/IRWS-Homework

Repository including all the programming assignements given throughout the course of Information Retrieval and Web Search at the University of Mannheim during the Spring Term 2017

Primary LanguageJupyter NotebookApache License 2.0Apache-2.0

IRWS-Homework

Repository including all the programming assignements given throughout the course of Information Retrieval and Web Search at the University of Mannheim during the Spring Term 2017

Homework 1: Minimum Edit Distance

For Homework 1 the (Damerau-)Levensthein distance has been implemented both with dynamic programming and recursions.
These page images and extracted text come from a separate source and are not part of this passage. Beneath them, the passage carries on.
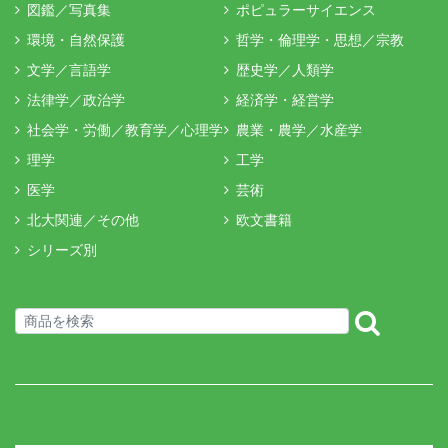
図鑑／写真集
ポピュラーサイエンス
環境・自然保護
哲学・倫理学・思想／宗教
文学／言語学
歴史学／人類学
法律学／政治学
経済学・経営学
社会学・労働／教育学／心理学
農業・農学／水産学
理学
工学
医学
芸術
北大関連／その他
欧文書籍
シリーズ別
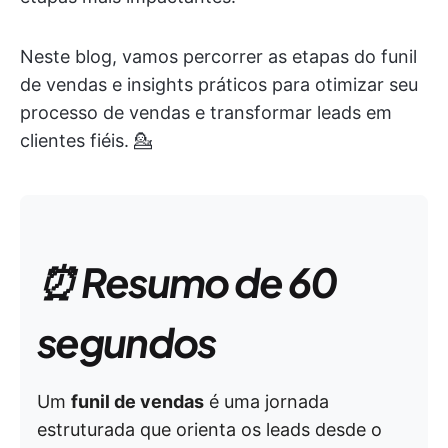
Neste blog, vamos percorrer as etapas do funil
de vendas e insights práticos para otimizar seu
processo de vendas e transformar leads em
clientes fiéis. 💁
⏰ Resumo de 60
segundos
Um
funil de vendas
é uma jornada
estruturada que orienta os leads desde o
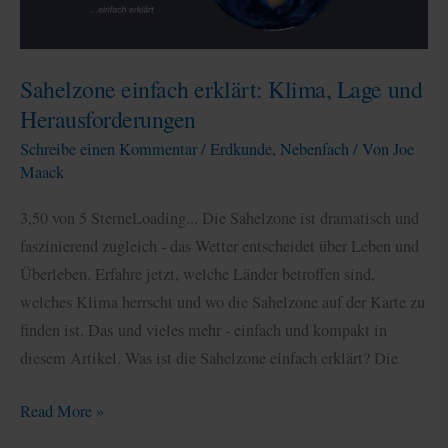
Sahelzone einfach erklärt: Klima, Lage und
Herausforderungen
Schreibe einen Kommentar
/
Erdkunde
,
Nebenfach
/ Von
Joe
Maack
3,50 von 5 SterneLoading... Die Sahelzone ist dramatisch und
faszinierend zugleich - das Wetter entscheidet über Leben und
Überleben. Erfahre jetzt, welche Länder betroffen sind,
welches Klima herrscht und wo die Sahelzone auf der Karte zu
finden ist. Das und vieles mehr - einfach und kompakt in
diesem Artikel. Was ist die Sahelzone einfach erklärt? Die
Sahelzone
Read More »
einfach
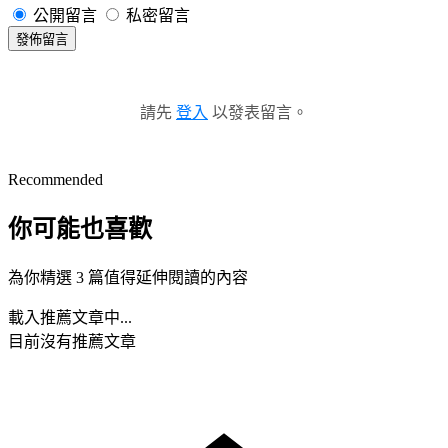
公開留言
私密留言
發佈留言
請先
登入
以發表留言。
Recommended
你可能也喜歡
為你精選 3 篇值得延伸閱讀的內容
載入推薦文章中...
目前沒有推薦文章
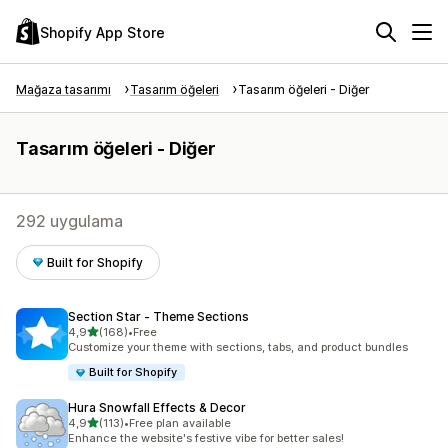
Shopify App Store
Mağaza tasarımı
Tasarım öğeleri
Tasarım öğeleri - Diğer
Tasarım öğeleri - Diğer
292 uygulama
Built for Shopify
Section Star ‑ Theme Sections
5 yıldız üzerinden
4,9
(168)
•
Free
toplam 168 değerlendirme
Customize your theme with sections, tabs, and product bundles
Built for Shopify
Hura Snowfall Effects & Decor
5 yıldız üzerinden
4,9
(113)
•
Free plan available
toplam 113 değerlendirme
Enhance the website's festive vibe for better sales!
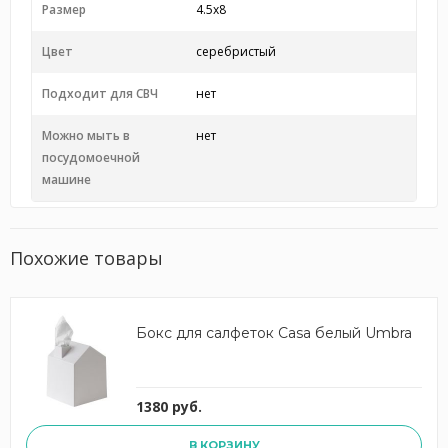
Размер
4.5x8
Цвет
серебристый
Подходит для СВЧ
нет
Можно мыть в
нет
посудомоечной
машине
Похожие товары
Бокс для салфеток Casa белый Umbra
1380 руб.
В КОРЗИНУ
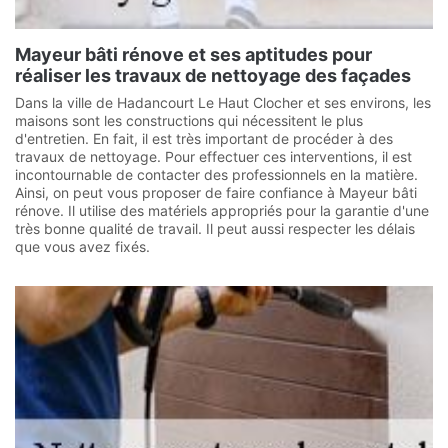
Mayeur bâti rénove et ses aptitudes pour
réaliser les travaux de nettoyage des façades
Dans la ville de Hadancourt Le Haut Clocher et ses environs, les
maisons sont les constructions qui nécessitent le plus
d'entretien. En fait, il est très important de procéder à des
travaux de nettoyage. Pour effectuer ces interventions, il est
incontournable de contacter des professionnels en la matière.
Ainsi, on peut vous proposer de faire confiance à Mayeur bâti
rénove. Il utilise des matériels appropriés pour la garantie d'une
très bonne qualité de travail. Il peut aussi respecter les délais
que vous avez fixés.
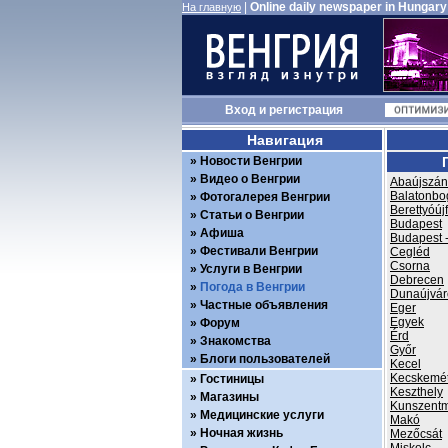
|
Online daily newspaper in Hungary
На главную
Вход
и
регистрация
Навигация
Новости Венгрии
Видео о Венгрии
Abaújszán
Balatonbo
Фотогалерея Венгрии
Berettyóúj
Статьи о Венгрии
Budapest
Афиша
Budapest -
Фестивали Венгрии
Cegléd
Csorna
Услуги в Венгрии
Debrecen
Погода в Венгрии
Dunaújvár
Частные объявления
Eger
Egyek
Форум
Érd
Знакомства
Győr
Блоги пользователей
Kecel
Kecskemé
Гостиницы
Keszthely
Магазины
Kunszentm
Медицинские услуги
Makó
Ночная жизнь
Mezőcsát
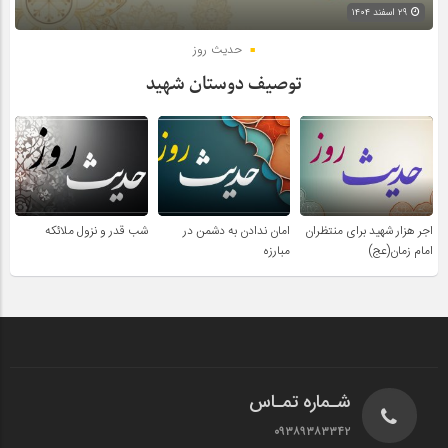
۲۹ اسفند ۱۴۰۴
حدیث روز
توصیف دوستان شهید
اجر هزار شهید برای منتظران
امان ندادن به دشمن در
شب قدر و نزول ملائکه
امام زمان(عج)
مبارزه
شـماره تمـاس
۰۹۳۸۹۳۸۳۳۴۲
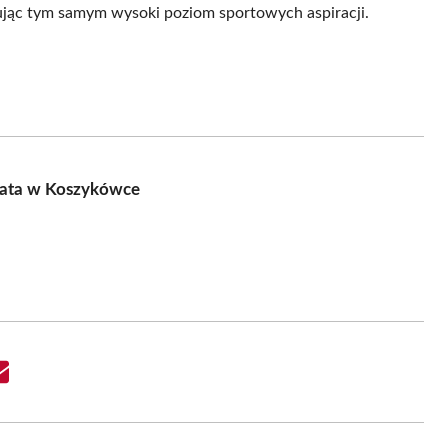
mując tym samym wysoki poziom sportowych aspiracji.
iata w Koszykówce
Share
on
Email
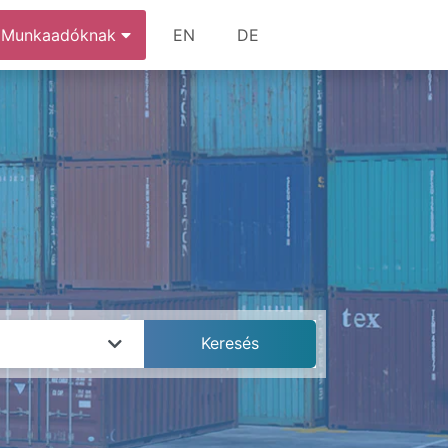
Munkaadóknak
EN
DE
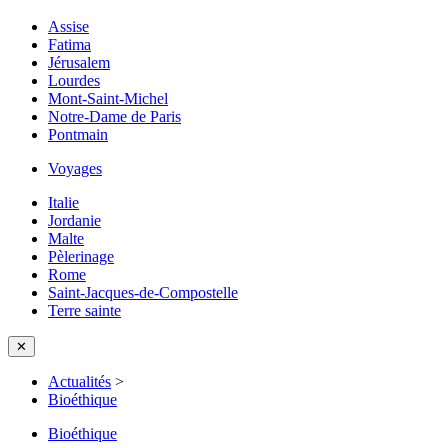
Assise
Fatima
Jérusalem
Lourdes
Mont-Saint-Michel
Notre-Dame de Paris
Pontmain
Voyages
Italie
Jordanie
Malte
Pèlerinage
Rome
Saint-Jacques-de-Compostelle
Terre sainte
✕
Actualités
>
Bioéthique
Bioéthique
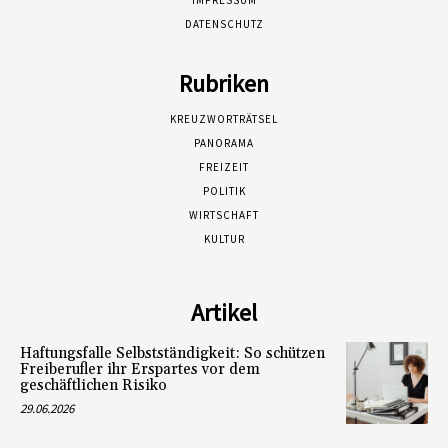
IMPRESSUM
DATENSCHUTZ
Rubriken
KREUZWORTRÄTSEL
PANORAMA
FREIZEIT
POLITIK
WIRTSCHAFT
KULTUR
Artikel
Haftungsfalle Selbstständigkeit: So schützen
Freiberufler ihr Erspartes vor dem
geschäftlichen Risiko
29.06.2026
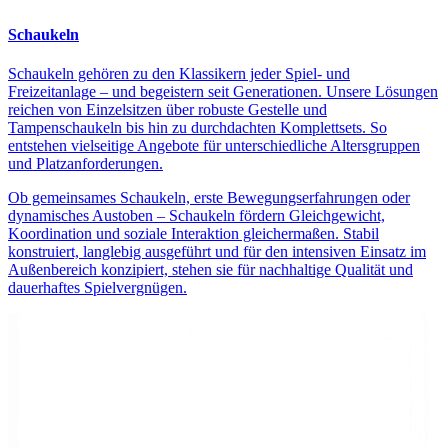
Schaukeln
Schaukeln gehören zu den Klassikern jeder Spiel- und
Freizeitanlage – und begeistern seit Generationen. Unsere Lösungen
reichen von Einzelsitzen über robuste Gestelle und
Tampenschaukeln bis hin zu durchdachten Komplettsets. So
entstehen vielseitige Angebote für unterschiedliche Altersgruppen
und Platzanforderungen.
Ob gemeinsames Schaukeln, erste Bewegungserfahrungen oder
dynamisches Austoben – Schaukeln fördern Gleichgewicht,
Koordination und soziale Interaktion gleichermaßen. Stabil
konstruiert, langlebig ausgeführt und für den intensiven Einsatz im
Außenbereich konzipiert, stehen sie für nachhaltige Qualität und
dauerhaftes Spielvergnügen.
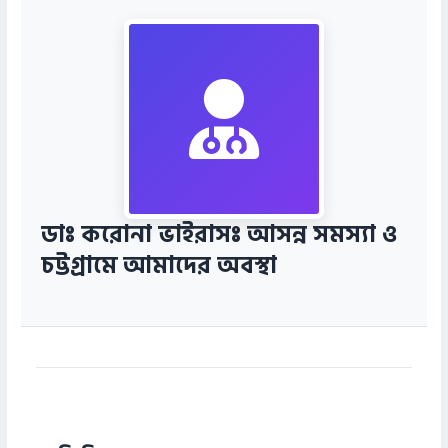
ডাঃ করোনা ভাইরাসঃ আসন্ন সমস্যা ও
চট্টগ্রামে আমাদের অবস্থা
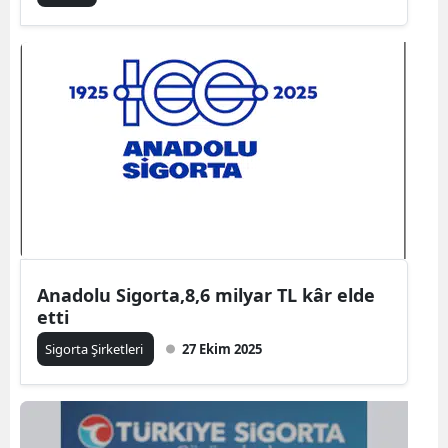
Malatya
Manisa
Kahramanmaraş
Mardin
Muğla
Muş
Nevşehir
Anadolu Sigorta,8,6 milyar TL kâr elde
etti
Niğde
Sigorta Şirketleri
27 Ekim 2025
Ordu
Rize
Sakarya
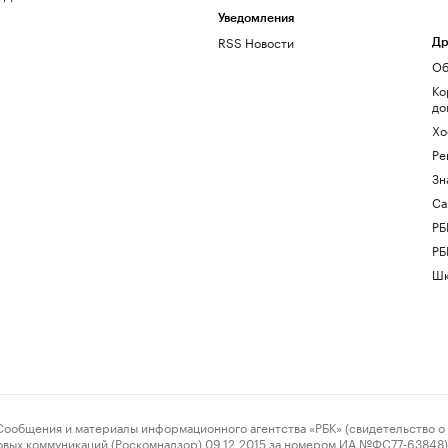
Уведомления
RSS Новости
Др
Об
Ко
до
Хо
Ре
Зн
Са
РБ
РБ
Шк
ения и материалы информационного агентства «РБК» (свидетельство о 
овых коммуникаций (Роскомнадзор) 09.12.2015 за номером ИА №ФС77-63848) 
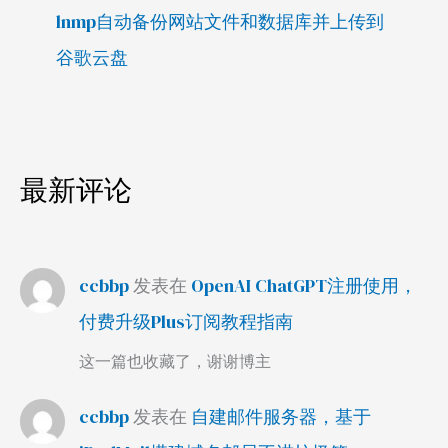
lnmp自动备份网站文件和数据库并上传到
谷歌云盘
最新评论
ccbbp
发表在
OpenAI ChatGPT注册使用，
付费升级Plus订阅教程指南
这一篇也收藏了，谢谢博主
ccbbp
发表在
自建邮件服务器，基于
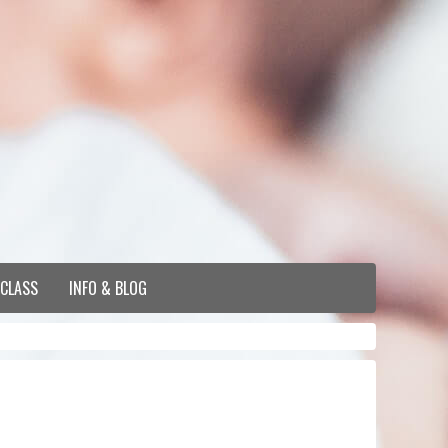
 CLASS
INFO & BLOG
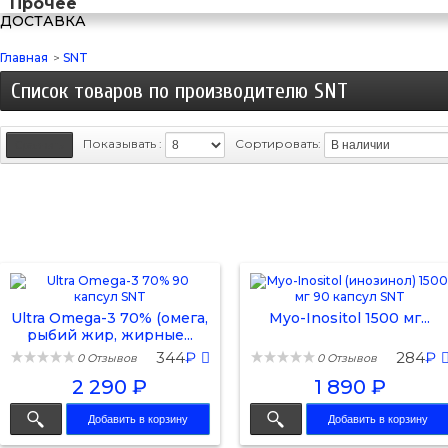
Прочее
ДОСТАВКА
Главная
>
SNT
Список товаров по производителю SNT
Показывать :
Сортировать:
Ultra Omega-3 70% (омега,
Myo-Inositol 1500 мг...
рыбий жир, жирные...
344
₽
284
₽
0 Отзывов
0 Отзывов
2 290 ₽
1 890 ₽
Добавить в корзину
Добавить в корзину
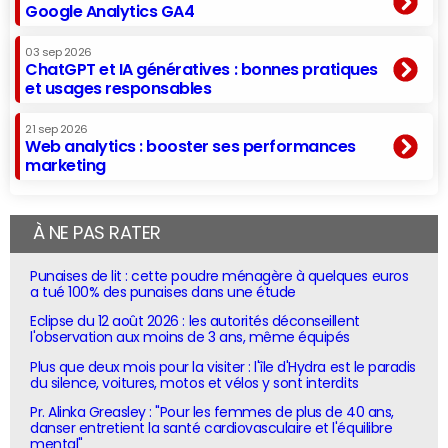
Google Analytics GA4
03 sep 2026
ChatGPT et IA génératives : bonnes pratiques
et usages responsables
21 sep 2026
Web analytics : booster ses performances
marketing
À NE PAS RATER
Punaises de lit : cette poudre ménagère à quelques euros
a tué 100% des punaises dans une étude
Eclipse du 12 août 2026 : les autorités déconseillent
l'observation aux moins de 3 ans, même équipés
Plus que deux mois pour la visiter : l'île d'Hydra est le paradis
du silence, voitures, motos et vélos y sont interdits
Pr. Alinka Greasley : "Pour les femmes de plus de 40 ans,
danser entretient la santé cardiovasculaire et l'équilibre
mental"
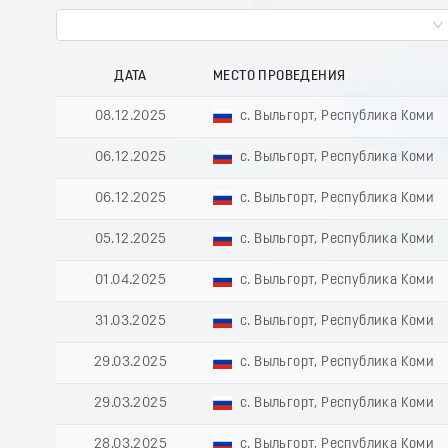
ДАТА
МЕСТО ПРОВЕДЕНИЯ
08.12.2025
с. Выльгорт, Республика Коми
06.12.2025
с. Выльгорт, Республика Коми
06.12.2025
с. Выльгорт, Республика Коми
05.12.2025
с. Выльгорт, Республика Коми
01.04.2025
с. Выльгорт, Республика Коми
31.03.2025
с. Выльгорт, Республика Коми
29.03.2025
с. Выльгорт, Республика Коми
29.03.2025
с. Выльгорт, Республика Коми
28.03.2025
с. Выльгорт, Республика Коми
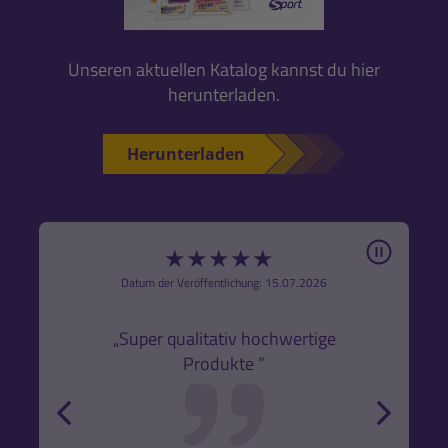
Unseren aktuellen Katalog kannst du hier
herunterladen.
Herunterladen
Pause
★
★
★
★
★
6
Datum der Veröffentlichung: 15.07.2026
den
k,
„Super qualitativ hochwertige
„Gute
Produkte ”
r und
back
forw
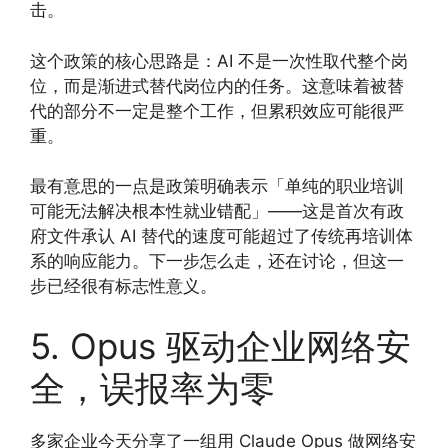
击。
这个政策的核心思路是：AI 不是一次性取代整个岗
位，而是渐进式替代岗位内的任务。这意味着被替
代的部分不一定是整个工作，但累积效应可能很严
重。
最有意思的一点是政策明确表示「单纯的职业培训
可能无法解决根本性就业错配」——这是首次有政
府文件承认 AI 替代的速度可能超过了传统再培训体
系的响应能力。下一步怎么走，还在讨论，但这一
步已经很有标志性意义。
5. Opus 驱动企业网络安
全，误报率为零
多家企业今天分享了一组用 Claude Opus 做网络安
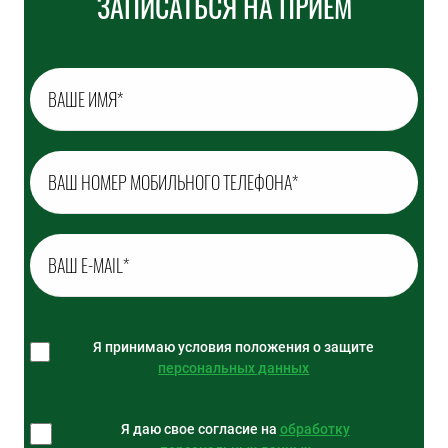
ЗАПИСАТЬСЯ НА ПРИЕМ
Я принимаю условия положения о защите
персональных данных
Я даю свое согласие на
обработку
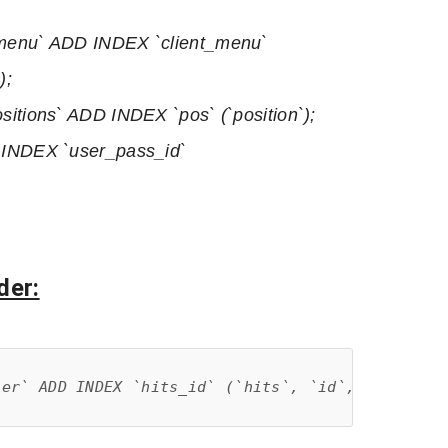
menu` ADD INDEX `client_menu`
);
tions` ADD INDEX `pos` (`position`);
INDEX `user_pass_id`
der:
ler` ADD INDEX `hits_id` (`hits`, `id`, `user_id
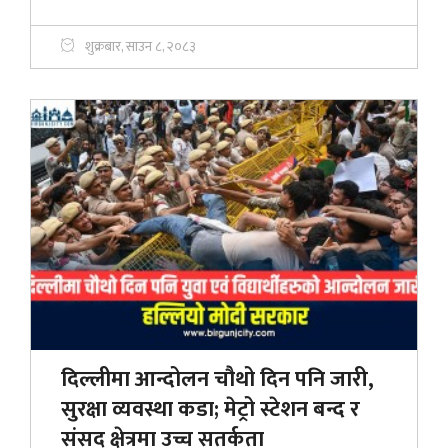
शुक्रबार, साउन ८, २०८३
दिल्लीमा आन्दोलन चौथो दिन पनि जारी,
सुरक्षा व्यवस्था कडा; मेट्रो स्टेशन बन्द र
संसद क्षेत्रमा उच्च सतर्कता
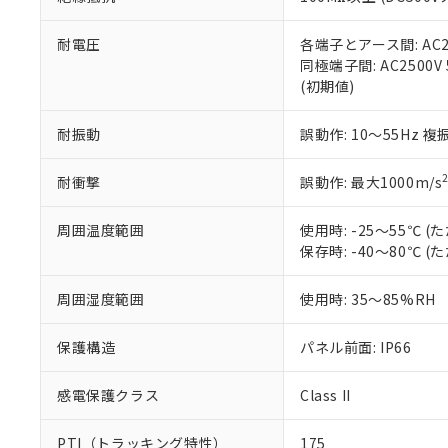
また、RoHS指
混在することから
既に当社にて対応
耐電圧
各端子とアース間: AC250
り割愛しておりま
同極端子間: AC2500V
(初期値)
耐振動
誤動作: 10～55Hz 複
耐衝撃
誤動作: 最大1000m/s
周囲温度範囲
使用時: -25～55℃
保存時: -40～80℃
周囲湿度範囲
使用時: 35～85%RH
保護構造
パネル前面: IP66
感電保護クラス
Class II
PTI（トラッキング特性）
175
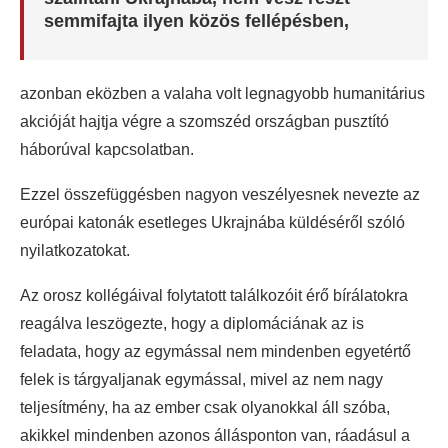
semmifajta ilyen közös fellépésben,
azonban eközben a valaha volt legnagyobb humanitárius
akcióját hajtja végre a szomszéd országban pusztító
háborúval kapcsolatban.
Ezzel összefüggésben nagyon veszélyesnek nevezte az
európai katonák esetleges Ukrajnába küldéséről szóló
nyilatkozatokat.
Az orosz kollégáival folytatott találkozóit érő bírálatokra
reagálva leszögezte, hogy a diplomáciának az is
feladata, hogy az egymással nem mindenben egyetértő
felek is tárgyaljanak egymással, mivel az nem nagy
teljesítmény, ha az ember csak olyanokkal áll szóba,
akikkel mindenben azonos állásponton van, ráadásul a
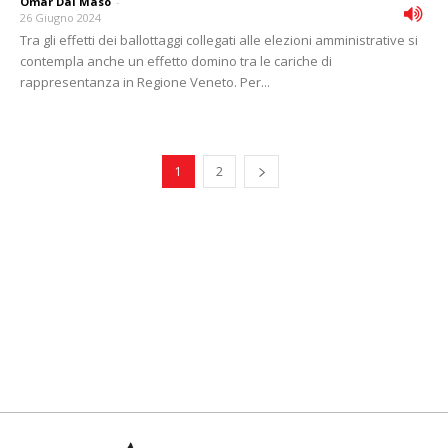
Omar Dal Maso
-
26 Giugno 2024
Tra gli effetti dei ballottaggi collegati alle elezioni amministrative si
contempla anche un effetto domino tra le cariche di
rappresentanza in Regione Veneto. Per...
1
2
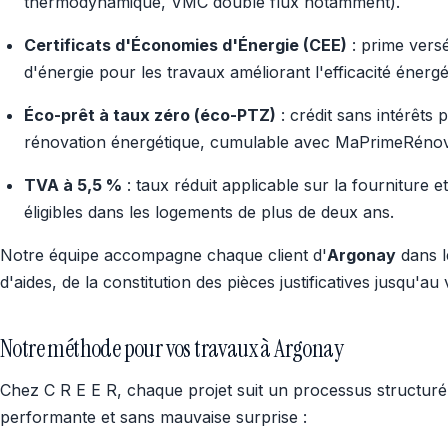
thermodynamique, VMC double flux notamment).
Certificats d'Économies d'Énergie (CEE)
: prime versé
d'énergie pour les travaux améliorant l'efficacité énerg
Éco-prêt à taux zéro (éco-PTZ)
: crédit sans intérêts 
rénovation énergétique, cumulable avec MaPrimeRénov
TVA à 5,5 %
: taux réduit applicable sur la fourniture 
éligibles dans les logements de plus de deux ans.
Notre équipe accompagne chaque client d'
Argonay
dans l
d'aides, de la constitution des pièces justificatives jusqu'a
Notre méthode pour vos travaux à Argonay
Chez C R E E R, chaque projet suit un processus structuré 
performante et sans mauvaise surprise :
There are several flags to customize what happens at runtime

  • original: left side of the comparison
  • compare: right side of the comparison
  • recursive: true if a recursive version shall be used
  • damerau: true if the Damerau-Levensthein Distance shall be used
  • weigths: true if custom weights for transposition/ replacement shall be used

For the implementation golang was used, there are a couple of tests to show sample output and benchmark tests to see the difference in runtime between recursive and dynamic programming versions.

Homework 2: Vector Space and Probabilistic Retrieval

  • Term weighting: Compute TF-IDF for a toy document collection with different definitions for TF and IDF and rank the documents given a query with cosine similarity.
  • Distance/similarity metrics: Ranking of documents given a query and 'raw Euclidean distance', 'normalized Euclidean distance' and 'cosine similarity'
  • Optimizing vector space model: Given a toy collection of TF-IDF vectors perform random projections to reduce computation costs. Do a pre-clustering of the documents using a given set of leader vectors. Finally retrieve top 5 documents for a query vector using the random projection vectors and leader vectors with clusters.
  • Classic probabilistic retrieval: Given a query rank documents with 'Binary independence model', 'Two-Poisson model', 'BM25'
  • Unigram Likelihood Model for Information Retrieval: For the programming assignment the tasks was to build a query likelihood model based on a unigram Likelihood Model for the 20 News corpus, which is able to take ad-hoc queries and rank the documents by relevance based on the unigram model. This part is implemented using Scala and the Spark Api.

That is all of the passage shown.